__Exercise instructions__
Could you restate the entries word for word, without the images?

__Provided data__
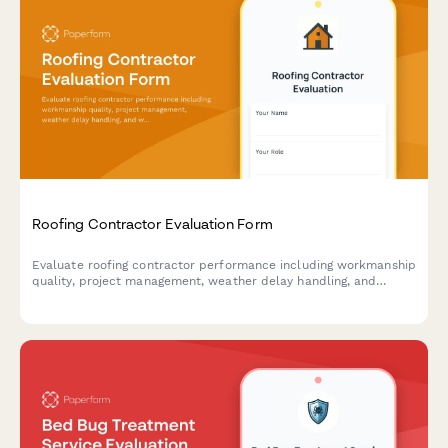
Roofing Contractor Evaluation Form
Evaluate roofing contractor performance including workmanship
quality, project management, weather delay handling, and
warranty documentation with this comprehensive assessment
form.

__Task solution__
Roofing Contractor Evaluation Form
Evaluate roofing contractor performance including workmanship
quality, project management, weather delay handling, and
warranty documentation with this comprehensive assessment
form.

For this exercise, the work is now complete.